Open kachayev opened 11 months ago
Just to be clear. The goal here is to create a file like _office.py to download/process a tabular dataset, right ?
Exactly, but I think we want an easy one, which is a SOTA dataset I would say. Maybe we need to check the paper if we can find the more popular one. And in a second time, we will add more complex datasets to a bench_skada repo.
I would say that, first off, we need to pick a suitable tabular dataset for Domain Adaptation (DA). I've had some preliminary results with this dataset: Airline Passenger Satisfaction on Kaggle. It's perfect for our needs because you can easily differentiate between personal and business flights, giving us a clear source vs. target scenario.
Next up, let's create a concise tutorial. The goal here is to demonstrate how the performance of a classifier, trained on one domain, tends to decline when applied to another, and, how to enhance this using DA techniques. At this stage there's no need to worry dataset processing, we're talking about maybe 10-20 lines of code to download and cleanup the dataset.
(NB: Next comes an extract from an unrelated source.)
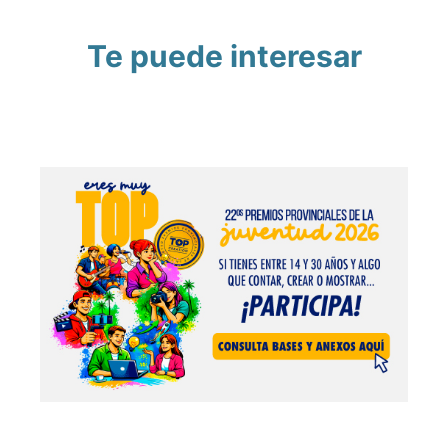
Te puede interesar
Once we have this in place, our next step is to package the dataset in a user-friendly way, similar to what we've seen with Office31. This way, it's ready to roll 'out-of-the-box' for anyone installing our library.
Why this order? Well, it's crucial to ensure that our chosen dataset fits DA library needs.
Let me know what do you think.
About the dataset choice, at first glance the Airline Passenger Satisfaction on Kaggle one has no license defined, no authors name, no DOI. Thus we don't even know if its open source or not. At first we wanted to select one of the dataset used in this paper: https://arxiv.org/pdf/2312.07577.pdf These datasets are all open source and there's also benchmarks with them. However we havent decided yet which one we're going to add to skada at first. Maybe the one with the most citations? The one who seems to have the best accuracy results in the benchmarks with DA methods?
Oh, interesting. I haven't seen this paper yet. Were you able to re-run their experiments to verify results?
I don't think we've tried to reproduce results and don't know if we plan to do it
It is a distribution shift tabular dataset, but they don't use any domain adaptation method in their benchmark :( So, I didn't try to reproduce the code. But it will be interesting for the benchmark
they don't use any domain adaptation method in their benchmark
Yeah... whichever dataset we choose, it's essential to ensure that we can showcase the use of DA methods.
For example, the one with personal/business flights I've been experimenting with.
It would be nice to have more than CV provided out-of-the box.